It is an old adage that the market is a weighing machine in the long-term and a voting one in the short-term. The latest data published by the Federal Reserve in itsZ1 Financial Accounts of the United States show the weighing and the voting pointing in sharply different directions.
The new Z1 data allow us to update the value of the stock market using q, which is one way of “weighing” it. Of the two valid ways of assessing the value of equities, q has been significantly more reliable in the past than the other measure, which is the cyclically adjusted price-to-earnings ratio (CAPE). Currently, the overvaluation shown by q is very similar, though a bit lower, than that shown by CAPE, but it is still very high. The latest Fed data, which are up to March 31, include figures in the Z1 Table B.103 for the net worth and market value of non-financial companies. Their ratio compared with its long-term average shows that US non-financial companies were 72 per cent overvalued at a time when the S&P 500 index stood at 2059.

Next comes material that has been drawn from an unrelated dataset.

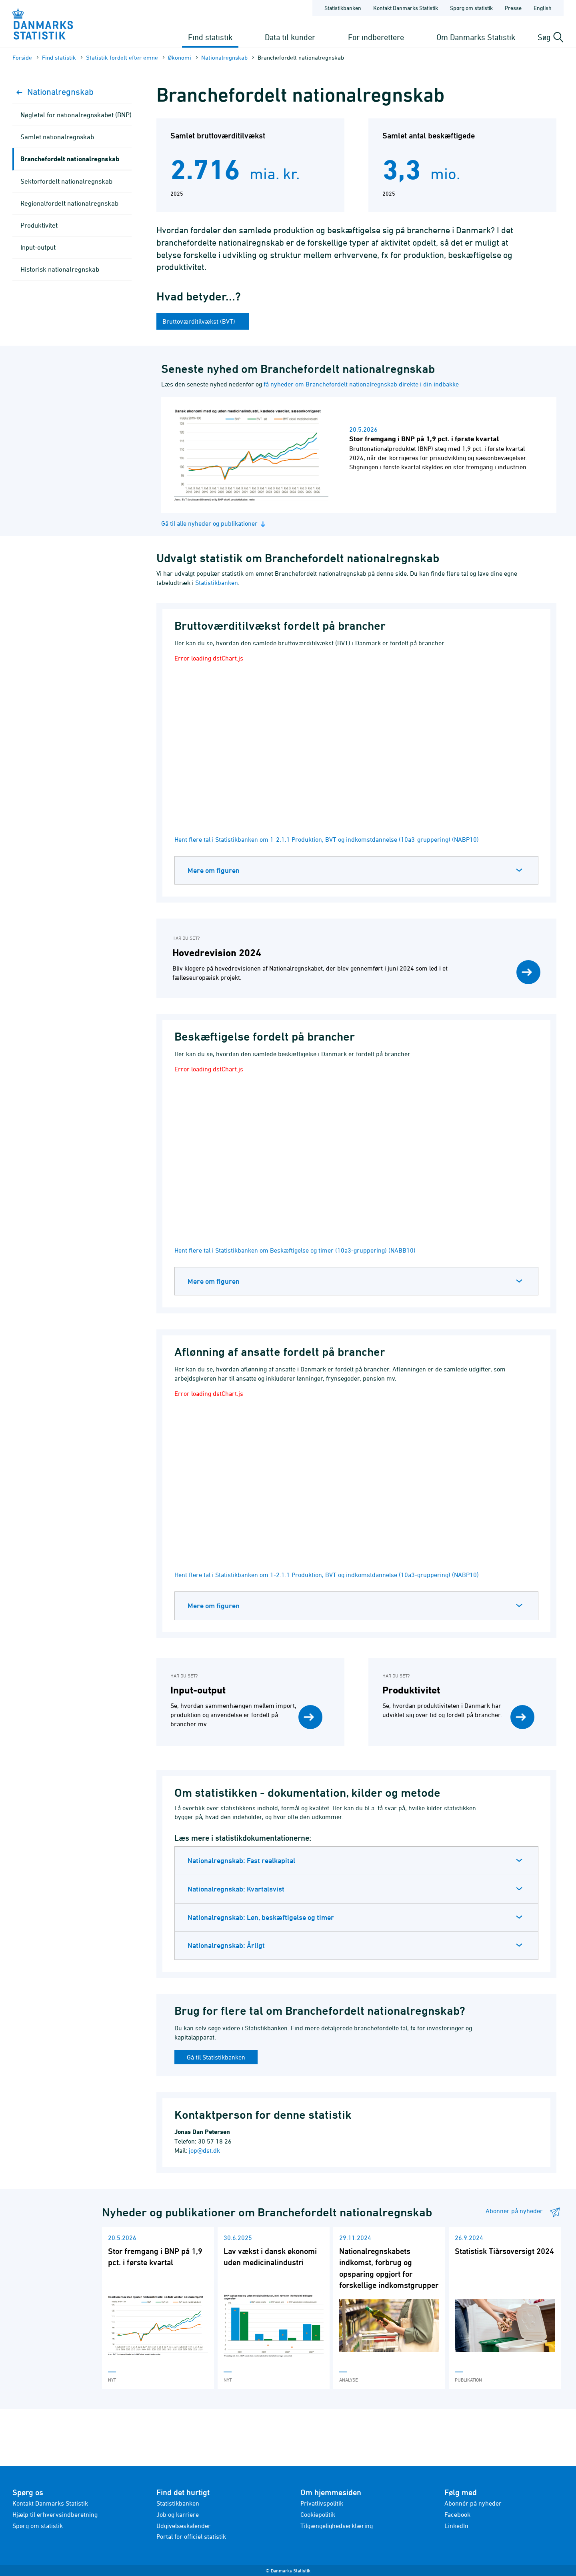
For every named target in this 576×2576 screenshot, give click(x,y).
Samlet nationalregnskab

The Z1 data not only show the degree to which the market is overvalued, but they also show how “voting” is keeping the market up. The key voters are companies. In terms of broad categories, non-financial companies have been the only buyers of shares over the past five years. The other categories are households, including mutual funds, foreigners and the remainder, which largely consists of institutions such as pension funds and insurance companies.